Fredrick is an expert gardener, plumber, and author of farming guides. He loves to write about pest control, fish farming, and beekeeping.
When You Don't Want Your Old Potting Soil Sitting Around
Disposing of large amounts of old potting soil, especially in urban areas, is not as easy as most people think. This is because you cannot throw out your soil in domestic waste containers and you cannot just dump it anywhere without notifying your local government.
In this article, I will describe how to dispose of large amounts of old potting soil. If you have old soil that you don’t want to revitalize and reuse, read on to learn how to get rid of it.
1. Take the Potting Soil to a Landfill
Landfills are rare, but if you have one in your area, you can take your old soil there. To find a landfill near you, you can search online or inquire from your friends, neighbors, or workmates.
After finding the dumping ground, you need to pack the soil in plastic bags and get a pickup truck to transport it there. Some landfills charge a fee for soil disposal, so be ready to part with some money.
2. Take It to a Landscape Service Provider
Landscapers are usually in constant need of potting soil, so you can look for them in your area. Plant nurseries and garden centers also need this type of soil, so if there are some in your area, you can use them to get rid of the soil.
These businesses will only accept your soil if it is in large amounts. They also only accept pure soil (not mixed) and that which is easily revitalized or suits their landscaping projects. Some companies can pay you for your soil if it is super good and meets their requirements.
3. Get a Dumpster
If you are willing to pay for a dumpster, I recommend you go for it. It is a simple and convenient way to dispose of potting soil. Companies that rent dumpsters are highly available in urban areas and the dumpsters themselves can handle large amounts of soil.
After a getting a dumpster, you only need to load your soil onto them and wait for the company to pick it up. The company will probably dispose of the soil in a landfill or even sell it.
4. Hire a Soil Removal Company
Hiring a soil removal company is a little bit better than renting a dumpster. This is because the company will take care of the loading process. It is however expensive because the company will charge you for the loading work.
After agreeing the removal fee, the company will be able to take care of everything–from loading up to disposing it of in the right place. Removal companies operate with large trucks, so they will suit you well if you have large amounts of soil.
5. Take It to a Soil Recycling Facility
There are many soil recycling facilities that are willing to take your old potting soil and revitalize it. For your soil to be accepted by these facilities, it should not contain harmful chemicals and pollutants. Some facilities tests the soil for these harmful substances and they may charge you a fee for this process.
After identifying a recycling facility, you just need to take your soil there and it gets off your hands. The facility will revamp it–add back volume, microbes, and nutrients; and sell it to their customers.
6. Sell or Give It Away
Potting soil is a valuable growing medium and most people are looking for ways to get it for free or for cheap. You can therefore ask your friends and neighbors if they are interested in your old soil. You can also advertize it online to increase your chances of disposing it of quicker.

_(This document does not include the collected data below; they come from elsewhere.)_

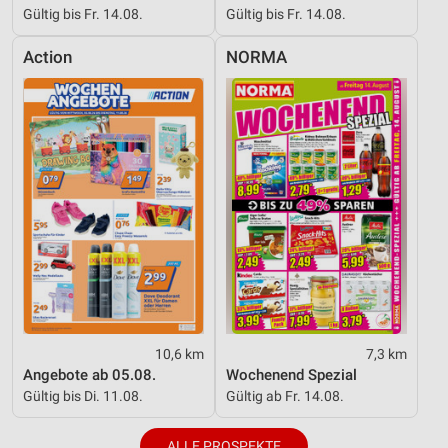
Gültig bis Fr. 14.08.
Gültig bis Fr. 14.08.
Action
NORMA
10,6 km
7,3 km
Angebote ab 05.08.
Wochenend Spezial
Gültig bis Di. 11.08.
Gültig ab Fr. 14.08.
ALLE PROSPEKTE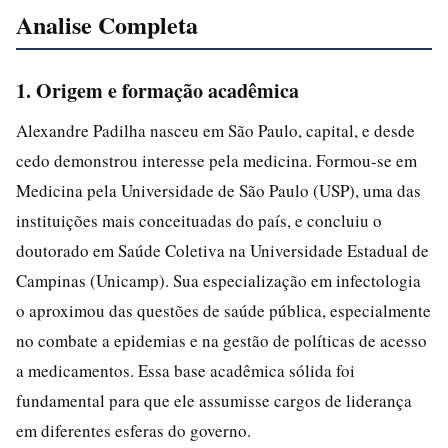
Analise Completa
1. Origem e formação acadêmica
Alexandre Padilha nasceu em São Paulo, capital, e desde
cedo demonstrou interesse pela medicina. Formou-se em
Medicina pela Universidade de São Paulo (USP), uma das
instituições mais conceituadas do país, e concluiu o
doutorado em Saúde Coletiva na Universidade Estadual de
Campinas (Unicamp). Sua especialização em infectologia
o aproximou das questões de saúde pública, especialmente
no combate a epidemias e na gestão de políticas de acesso
a medicamentos. Essa base acadêmica sólida foi
fundamental para que ele assumisse cargos de liderança
em diferentes esferas do governo.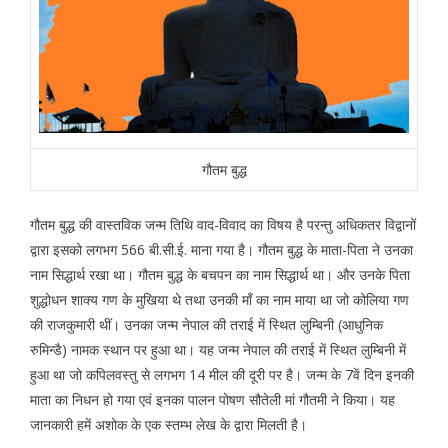
गौतम बुद्ध
गौतम बुद्ध की वास्तविक जन्म तिथि वाद-विवाद का विषय है परन्तु अधिकतर विद्वानों
द्वारा इसको लगभग 566 बी.सी.ई. माना गया है। गौतम बुद्ध के माता-पिता ने उनका
नाम सिद्धार्थ रखा था। गौतम बुद्ध के बचपन का नाम सिद्धार्थ था। और उनके पिता
शुद्धोधन शाक्य गण के मुखिया थे तथा उनकी माँ का नाम माया था जो कोलिया गण
की राजकुमारी थीं। उनका जन्म नेपाल की तराई में स्थित लुम्बिनी (आधुनिक
रुमिन्डै) नामक स्थान पर हुआ था। यह जन्म नेपाल की तराई में स्थित लुम्बिनी में
हुआ था जो कपिलवस्तु से लगभग 14 मील की दूरी पर है। जन्म के 7वें दिन इनकी
माता का निधन हो गया एवं इनका पालन पोषण सौतेली मां गौतमी ने किया। यह
जानकारी हमें अशोक के एक स्तम्भ लेख के द्वारा मिलती है।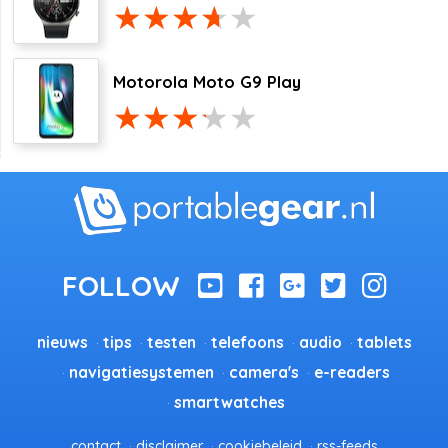
Motorola Moto G9 Play
nieuws
tips
testen
telefoons
audio
tablets
navigatiesystemen
camera's
e-readers
smartwatches
contact
disclaimer
cookiebeleid
rss-feeds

After finding someone who is interested in your soil, you can then decide to sell it to them or give it to them for free. Since it an old soil, your receiver will have to rejuvenate it if they plan to use it to grow plants.
As you can see, disposing of potting soil is a little bit complicated. It takes some time and it can cost you money to carry it out, but I am hopeful that this article will help you get rid of that heap of unwanted soil in your compound.
This content is accurate and true to the best of the author’s knowledge and is not meant to substitute for formal and individualized advice from a qualified professional.